Deal with error code 429
If you see error code 429, it normally means you have exceeded the quota and need to pay for OpenAI API:
RateLimitError: Error code: 429 - You exceeded your current quota, please check your plan and billing details
In this case, you have to pay for it if you want to use it. If you work in an organization/company, this should not be something you should worry about :).


After the payment is done properly, you will be able to use the API key normally.
Make chats asynchronously
In the example above, we used the openai library to make a chat synchronously. Unfortunately, the openai library itself does not directly support asynchronous requests.
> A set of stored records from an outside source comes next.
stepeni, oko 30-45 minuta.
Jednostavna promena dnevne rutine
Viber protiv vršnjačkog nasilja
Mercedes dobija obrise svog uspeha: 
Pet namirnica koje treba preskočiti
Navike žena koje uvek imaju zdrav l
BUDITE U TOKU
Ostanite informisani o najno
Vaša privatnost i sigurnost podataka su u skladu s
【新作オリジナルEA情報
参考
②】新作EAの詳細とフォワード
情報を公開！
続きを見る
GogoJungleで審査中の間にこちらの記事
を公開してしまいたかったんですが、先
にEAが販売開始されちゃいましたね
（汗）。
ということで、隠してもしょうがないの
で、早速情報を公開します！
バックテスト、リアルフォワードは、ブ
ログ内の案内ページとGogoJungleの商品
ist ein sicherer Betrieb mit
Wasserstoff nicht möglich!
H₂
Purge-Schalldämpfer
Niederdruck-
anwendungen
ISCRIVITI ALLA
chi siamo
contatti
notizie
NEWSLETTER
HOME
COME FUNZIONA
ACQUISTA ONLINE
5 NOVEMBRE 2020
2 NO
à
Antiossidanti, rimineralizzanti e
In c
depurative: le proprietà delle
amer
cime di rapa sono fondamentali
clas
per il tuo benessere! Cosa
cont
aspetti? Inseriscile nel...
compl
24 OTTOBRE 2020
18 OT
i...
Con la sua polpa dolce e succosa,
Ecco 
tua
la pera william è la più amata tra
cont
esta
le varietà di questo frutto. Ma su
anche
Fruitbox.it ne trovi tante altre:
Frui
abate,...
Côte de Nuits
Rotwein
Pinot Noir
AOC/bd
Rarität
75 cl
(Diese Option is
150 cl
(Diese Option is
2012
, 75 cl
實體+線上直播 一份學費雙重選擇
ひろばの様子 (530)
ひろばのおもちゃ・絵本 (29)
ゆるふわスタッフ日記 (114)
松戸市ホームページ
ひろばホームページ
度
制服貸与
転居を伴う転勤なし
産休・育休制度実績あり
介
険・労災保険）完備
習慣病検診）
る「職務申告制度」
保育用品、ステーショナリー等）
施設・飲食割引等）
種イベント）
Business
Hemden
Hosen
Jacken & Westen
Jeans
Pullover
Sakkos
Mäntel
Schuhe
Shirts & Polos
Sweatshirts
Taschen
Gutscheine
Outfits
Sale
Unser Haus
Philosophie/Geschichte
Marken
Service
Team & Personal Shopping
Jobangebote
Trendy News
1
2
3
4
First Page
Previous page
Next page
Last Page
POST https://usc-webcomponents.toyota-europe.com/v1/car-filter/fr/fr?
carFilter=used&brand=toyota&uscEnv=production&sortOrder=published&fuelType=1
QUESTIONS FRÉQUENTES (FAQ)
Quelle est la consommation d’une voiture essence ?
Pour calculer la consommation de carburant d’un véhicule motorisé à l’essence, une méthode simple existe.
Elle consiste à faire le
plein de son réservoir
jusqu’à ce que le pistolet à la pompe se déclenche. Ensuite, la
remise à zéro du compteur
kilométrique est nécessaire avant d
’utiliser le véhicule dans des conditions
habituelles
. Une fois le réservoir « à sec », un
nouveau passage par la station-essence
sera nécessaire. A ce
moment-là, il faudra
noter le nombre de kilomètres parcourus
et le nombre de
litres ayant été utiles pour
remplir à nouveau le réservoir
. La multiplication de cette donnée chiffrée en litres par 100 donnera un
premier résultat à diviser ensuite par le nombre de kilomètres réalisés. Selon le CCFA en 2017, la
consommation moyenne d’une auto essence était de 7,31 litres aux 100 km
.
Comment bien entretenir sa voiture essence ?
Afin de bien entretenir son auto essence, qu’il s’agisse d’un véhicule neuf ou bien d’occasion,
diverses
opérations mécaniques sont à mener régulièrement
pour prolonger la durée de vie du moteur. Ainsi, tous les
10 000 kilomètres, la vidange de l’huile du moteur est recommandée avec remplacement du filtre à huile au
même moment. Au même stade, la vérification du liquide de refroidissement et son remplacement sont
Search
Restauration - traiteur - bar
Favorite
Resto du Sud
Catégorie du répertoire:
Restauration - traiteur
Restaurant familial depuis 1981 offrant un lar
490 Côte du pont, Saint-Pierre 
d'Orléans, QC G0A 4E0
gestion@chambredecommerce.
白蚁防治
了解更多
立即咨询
Making asynchronous chats is critical if your application supports multiple users concurrently, or when you want to split a big chat into smaller ones for data processing or data analysis.
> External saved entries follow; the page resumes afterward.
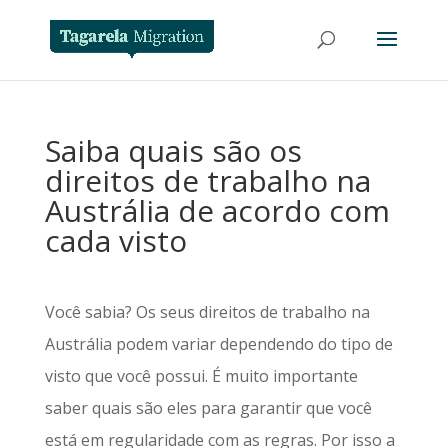
Saiba quais são os
direitos de trabalho na
Austrália de acordo com
cada visto
Você sabia? Os seus direitos de trabalho na
Austrália podem variar dependendo do tipo de
visto que você possui. É muito importante
saber quais são eles para garantir que você
está em regularidade com as regras. Por isso a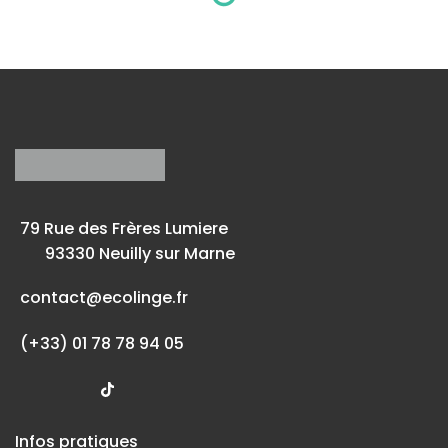
79 Rue des Frères Lumiere
93330 Neuilly sur Marne
contact@ecolinge.fr
(+33) 01 78 78 94 05
Infos pratiques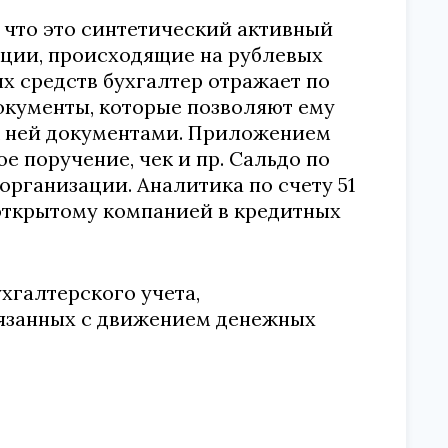
, что это синтетический активный
рации, происходящие на рублевых
х средств бухгалтер отражает по
документы, которые позволяют ему
 к ней документами. Приложением
е поручение, чек и пр. Сальдо по
 организации. Аналитика по счету 51
открытому компанией в кредитных
хгалтерского учета,
вязанных с движением денежных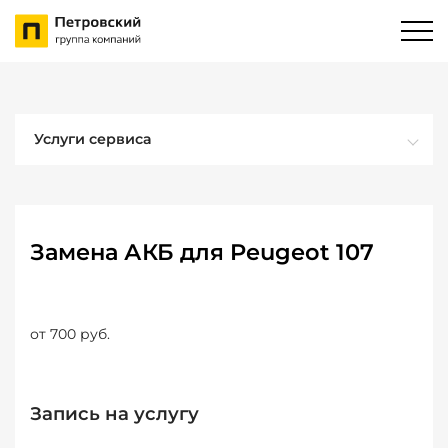
Услуги сервиса
Замена АКБ для Peugeot 107
от 700 руб.
Запись на услугу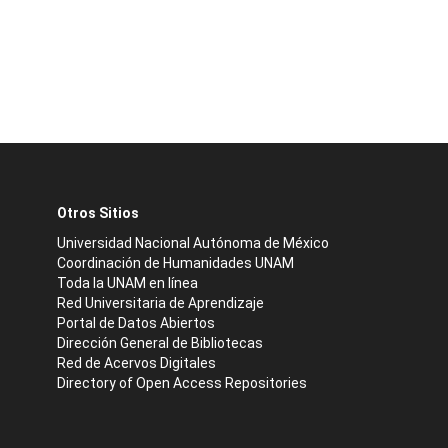
Otros Sitios
Universidad Nacional Autónoma de México
Coordinación de Humanidades UNAM
Toda la UNAM en línea
Red Universitaria de Aprendizaje
Portal de Datos Abiertos
Dirección General de Bibliotecas
Red de Acervos Digitales
Directory of Open Access Repositories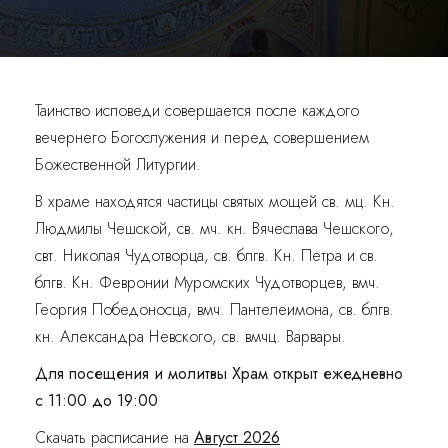
Таинство исповеди совершается после каждого
вечернего Богослужения и перед совершением
Божественной Литургии.
В храме находятся частицы святых мощей св. мц. Кн.
Людмилы Чешской, св. мч. кн. Вячеслава Чешского,
свт. Николая Чудотворца, св. блгв. Кн. Петра и св.
блгв. Кн. Февронии Муромских Чудотворцев, вмч.
Георгия Победоносца, вмч. Пантелеимона, св. блгв.
кн. Александра Невского, св. вмчц. Варвары.
Для посещения и молитвы Храм открыт ежедневно
с 11:00 до 19:00
Скачать расписание на
Август 2026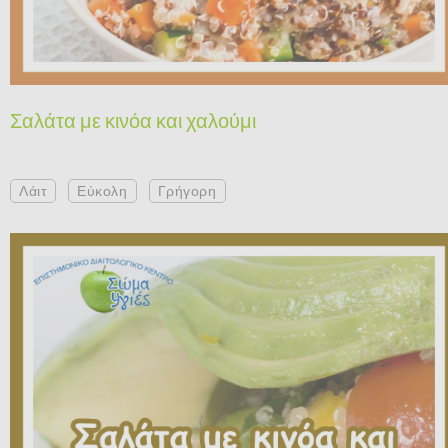
Σαλάτα με κινόα και χαλούμι
Λάιτ
Εύκολη
Γρήγορη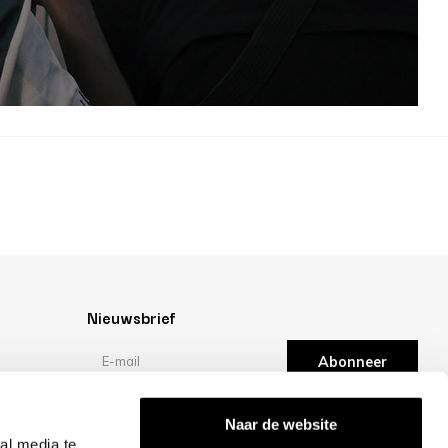
Nieuwsbrief
Abonneer
Reviews
Naar de website
al media te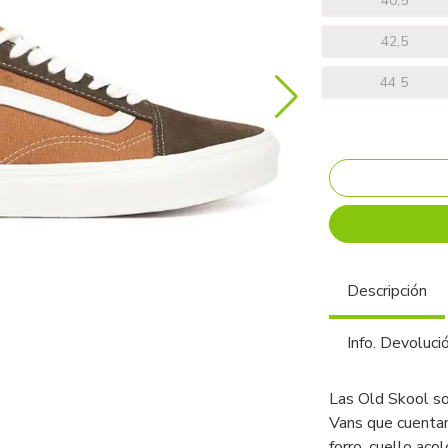
40,5
42,5
44 5
Descripción
Info. Devoluci
Las Old Skool so
Vans que cuentan
forro, cuello aco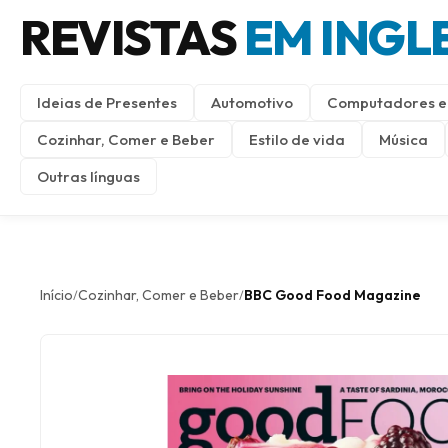
REVISTAS
EM INGL
Ideias de Presentes
Automotivo
Computadores e 
Cozinhar, Comer e Beber
Estilo de vida
Música
Outras línguas
Início
Cozinhar, Comer e Beber
BBC Good Food Magazine
/
/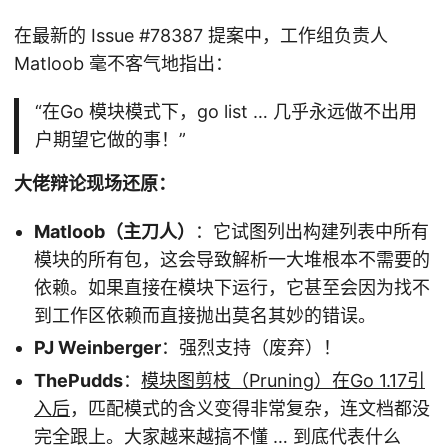
在最新的 Issue #78387 提案中，工作组负责人
Matloob 毫不客气地指出：
“在Go 模块模式下，go list … 几乎永远做不出用
户期望它做的事！”
大佬辩论现场还原：
Matloob（主刀人）
：它试图列出构建列表中所有
模块的所有包，这会导致解析一大堆根本不需要的
依赖。如果直接在模块下运行，它甚至会因为找不
到工作区依赖而直接抛出莫名其妙的错误。
PJ Weinberger
：强烈支持（废弃）！
ThePudds
：
模块图剪枝（Pruning）在Go 1.17引
入后
，匹配模式的含义变得非常复杂，连文档都没
完全跟上。大家越来越搞不懂 … 到底代表什么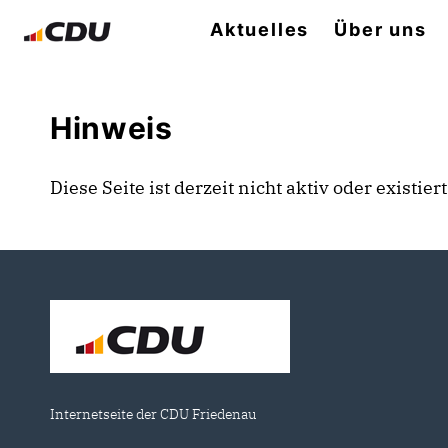
Aktuelles
Über uns
Hinweis
Diese Seite ist derzeit nicht aktiv oder existie
Internetseite der CDU Friedenau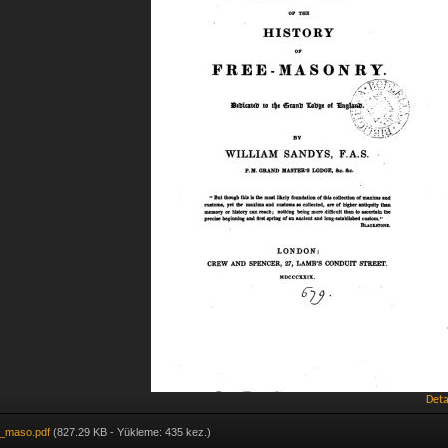
Deta
e_maso.pdf
(827.29 KB - Yükleme: 435 kez.)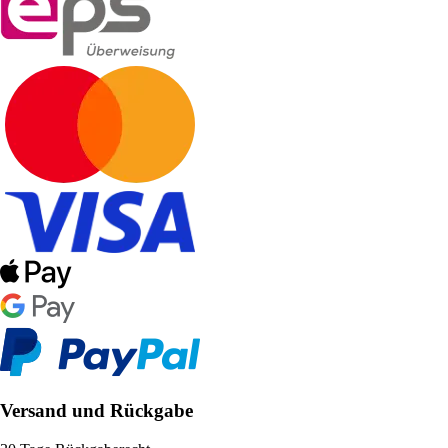
Versand und Rückgabe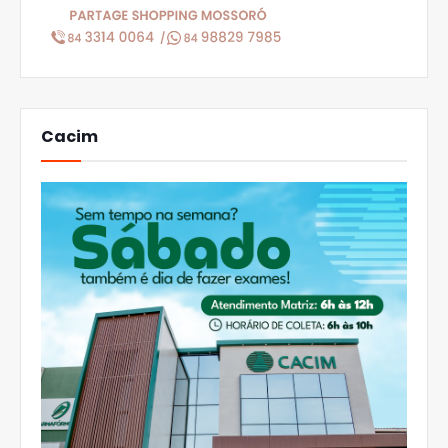
Cacim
To make chats asynchronously, we need to use asynchronous HTTP clients like httpx
or aiohttp
to make concurrent requests in an asynchronous manner.
In the code snippet below, asyncio and httpx are used to make multiple chats asynchronously.
import asyncio
import httpx
import os
SYSTEM_MESSAGE = (
"You are a helpful assistant that is good at American history "
"and give only concise answers to questions."
)
OPENAI_API_KEY = os.environ["OPENAI_API_KEY"]
async def ask_question(client, question):
payload = {
"model": "gpt-3.5-turbo",
"messages": [
{"role": "system", "content": SYSTEM_MESSAGE},
{"role": "user", "content": question},
],
}
response = await client.post(
"https://api.openai.com/v1/chat/completions", json=payload
)
data = response.json()
answer = data["choices"][0]["message"]["content"]
return {"question": question, "answer": answer}
async def main():
questions = [
"Who is the first president of USA?",
"When did Trump become president?",
]
tasks = []
async with httpx.AsyncClient() as client:
client.headers = {
"Content-Type": "application/json",
"Authorization": f"Bearer {OPENAI_API_KEY}",
}
for question in questions:
tasks.append(ask_question(client, question))
results = await asyncio.gather(*tasks)
print(results)
asyncio.run(main())
As we can see, the code changes are minimal when switching from the openai library to calling the API endpoint directly. However, note that the data returned now is a simple dict rather than a [ChatCompletion](https://platform.openai.com/docs/api-reference/chat/object)
object.
For more details about how to use httpx or aiohttp to make asynchronous requests in Python, please check this post.
You can save the above code in a script file and run it directly. If everything is set correctly, you will see the answers given by OpenAI API:
[
{
"question": "Who is the first president of USA?",
"answer": "George Washington.",
},
{
"question": "When did Trump become president?",
"answer": "January 20, 2017.",
},
]
In this post, we have introduced how to use the openai library to call the OpenAI API in Python. Fundamental concepts are introduced in simple languages so we can get started with it quickly. Besides, we also introduced how to make asynchronous chats using the httpx library, which can dramatically improve your application's efficiency.
Even though we just scratched the surface of the OpenAI API, you can already start to implement it in your application, and it should be sufficient for many common use cases.
To apply the code templates demonstrated in this post to your specific use cases, you just need to adapt the system and user messages which are fed into the models and they will then be able to solve different problems accordingly. As mentioned in the introduction section, we managed to use ChatGPT to replace our legacy machine learning models for category prediction and it has improved the prediction accuracy and efficiency dramatically in our service. You can try to find some fitting points in your project which can also be improved by ChatGPT. And if you do find some, this post will help you to implement them in a couple of hours.